[[ DATA SUPPLIED, beginning ]]

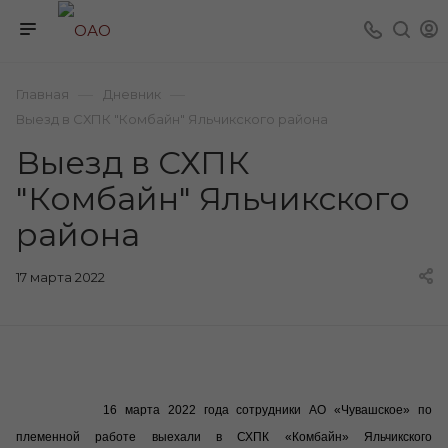
—
—
Главная
Дневник
Выезд в СХПК "Комбайн" Яльчикского района
Выезд в СХПК
"Комбайн" Яльчикского
района
17 марта 2022
16 марта 2022 года сотрудники АО «Чувашское» по
племенной работе выехали в СХПК «Комбайн» Яльчикского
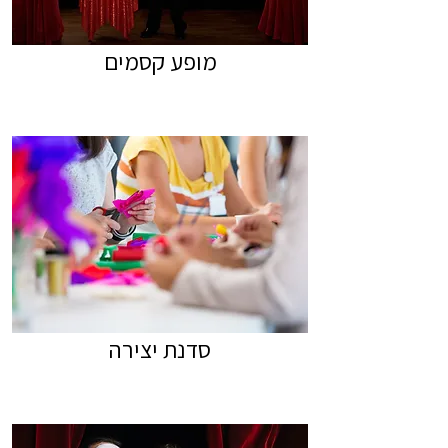
מופע קסמים
סדנת יצירה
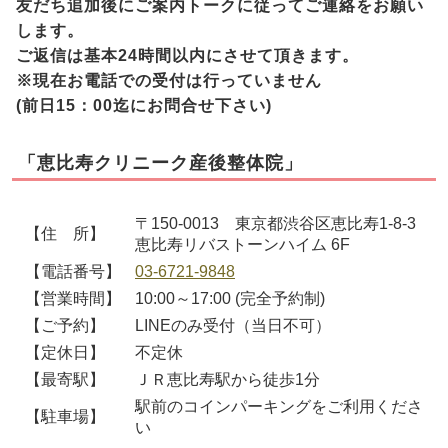
友だち追加後にご案内トークに従ってご連絡をお願い
します。
ご返信は基本24時間以内にさせて頂きます。
※現在お電話での受付は行っていません
(前日15：00迄にお問合せ下さい)
「恵比寿クリニーク産後整体院」
〒150-0013 東京都渋谷区恵比寿1-8-3
【住 所】
恵比寿リバストーンハイム 6F
【電話番号】
03-6721-9848
【営業時間】
10:00～17:00 (完全予約制)
【ご予約】
LINEのみ受付（当日不可）
【定休日】
不定休
【最寄駅】
ＪＲ恵比寿駅から徒歩1分
駅前のコインパーキングをご利用くださ
【駐車場】
い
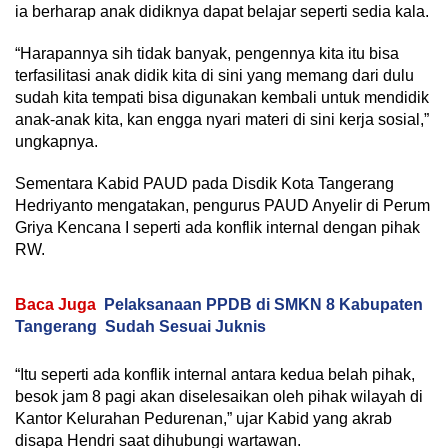
ia berharap anak didiknya dapat belajar seperti sedia kala.
“Harapannya sih tidak banyak, pengennya kita itu bisa
terfasilitasi anak didik kita di sini yang memang dari dulu
sudah kita tempati bisa digunakan kembali untuk mendidik
anak-anak kita, kan engga nyari materi di sini kerja sosial,”
ungkapnya.
Sementara Kabid PAUD pada Disdik Kota Tangerang
Hedriyanto mengatakan, pengurus PAUD Anyelir di Perum
Griya Kencana I seperti ada konflik internal dengan pihak
RW.
Baca Juga
Pelaksanaan PPDB di SMKN 8 Kabupaten
Tangerang Sudah Sesuai Juknis
“Itu seperti ada konflik internal antara kedua belah pihak,
besok jam 8 pagi akan diselesaikan oleh pihak wilayah di
Kantor Kelurahan Pedurenan,” ujar Kabid yang akrab
disapa Hendri saat dihubungi wartawan.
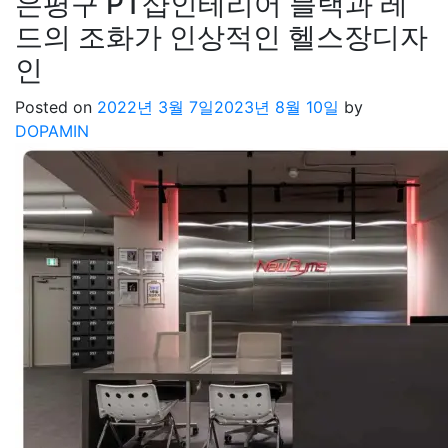
은평구 PT샵인테리어 블랙과 레
드의 조화가 인상적인 헬스장디자
인
Posted on
2022년 3월 7일
2023년 8월 10일
by
DOPAMIN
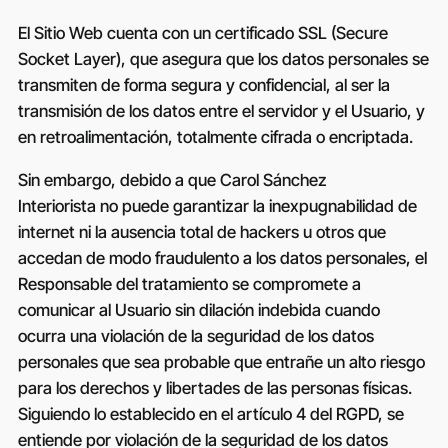
El Sitio Web cuenta con un certificado SSL (Secure
Socket Layer), que asegura que los datos personales se
transmiten de forma segura y confidencial, al ser la
transmisión de los datos entre el servidor y el Usuario, y
en retroalimentación, totalmente cifrada o encriptada.
Sin embargo, debido a que
Carol Sánchez
Interiorista
no puede garantizar la inexpugnabilidad de
internet ni la ausencia total de hackers u otros que
accedan de modo fraudulento a los datos personales, el
Responsable del tratamiento se compromete a
comunicar al Usuario sin dilación indebida cuando
ocurra una violación de la seguridad de los datos
personales que sea probable que entrañe un alto riesgo
para los derechos y libertades de las personas físicas.
Siguiendo lo establecido en el artículo 4 del RGPD, se
entiende por violación de la seguridad de los datos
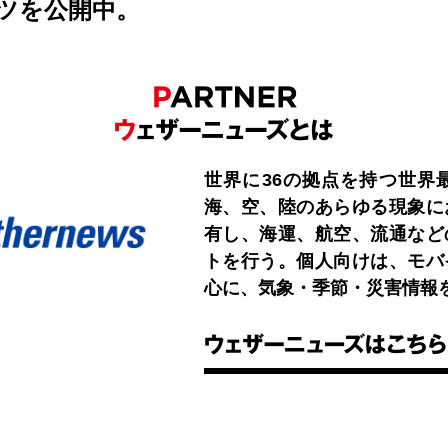
ツを公開中。
世界に36の拠点を持つ世界
海、空、陸のあらゆる現象に
有し、海運、航空、流通など
トを行う。個人向けは、モバ
心に、気象・季節・災害情報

[[ DATA SUPPLIED, end ]]

**WHAT THE TASK ASKS**
All of the data is to be transcribed exactly, with images omitted.

**SOLUTION FOR THIS PROBLEM**
—
—
Главная
Дневник
Выезд в СХПК "Комбайн" Яльчикского района
Выезд в СХПК
"Комбайн" Яльчикского
района
17 марта 2022
16 марта 2022 года сотрудники АО «Чувашское» по
племенной работе выехали в СХПК «Комбайн» Яльчикского
מופע קסמים
סדנת יצירה
友だち追加後にご案内トークに従ってご連絡をお願い
します。
ご返信は基本24時間以内にさせて頂きます。
※現在お電話での受付は行っていません
(前日15：00迄にお問合せ下さい)
「恵比寿クリニーク産後整体院」
〒150-0013 東京都渋谷区恵比寿1-8-3
【住 所】
恵比寿リバストーンハイム 6F
【電話番号】
03-6721-9848
【営業時間】
10:00～17:00 (完全予約制)
【ご予約】
LINEのみ受付（当日不可）
【定休日】
不定休
【最寄駅】
ＪＲ恵比寿駅から徒歩1分
駅前のコインパーキングをご利用くださ
【駐車場】
い
ia berharap anak didiknya dapat belajar seperti sedia kala.
“Harapannya sih tidak banyak, pengennya kita itu bisa
terfasilitasi anak didik kita di sini yang memang dari dulu
sudah kita tempati bisa digunakan kembali untuk mendidik
anak-anak kita, kan engga nyari materi di sini kerja sosial,”
ungkapnya.
Sementara Kabid PAUD pada Disdik Kota Tangerang
Hedriyanto mengatakan, pengurus PAUD Anyelir di Perum
Griya Kencana I seperti ada konflik internal dengan pihak
RW.
Baca Juga
Pelaksanaan PPDB di SMKN 8 Kabupaten
Tangerang Sudah Sesuai Juknis
“Itu seperti ada konflik internal antara kedua belah pihak,
besok jam 8 pagi akan diselesaikan oleh pihak wilayah di
Kantor Kelurahan Pedurenan,” ujar Kabid yang akrab
disapa Hendri saat dihubungi wartawan.
은평구 PT샵인테리어 블랙과 레
드의 조화가 인상적인 헬스장디자
인
Posted on
2022년 3월 7일
2023년 8월 10일
by
DOPAMIN
El Sitio Web cuenta con un certificado SSL (Secure
Socket Layer), que asegura que los datos personales se
transmiten de forma segura y confidencial, al ser la
transmisión de los datos entre el servidor y el Usuario, y
en retroalimentación, totalmente cifrada o encriptada.
Sin embargo, debido a que
Carol Sánchez
Interiorista
no puede garantizar la inexpugnabilidad de
internet ni la ausencia total de hackers u otros que
accedan de modo fraudulento a los datos personales, el
Responsable del tratamiento se compromete a
comunicar al Usuario sin dilación indebida cuando
ocurra una violación de la seguridad de los datos
personales que sea probable que entrañe un alto riesgo
para los derechos y libertades de las personas físicas.
Siguiendo lo establecido en el artículo 4 del RGPD, se
entiende por violación de la seguridad de los datos
ツを公開中。
世界に36の拠点を持つ世界
海、空、陸のあらゆる現象に
有し、海運、航空、流通など
トを行う。個人向けは、モバ
心に、気象・季節・災害情報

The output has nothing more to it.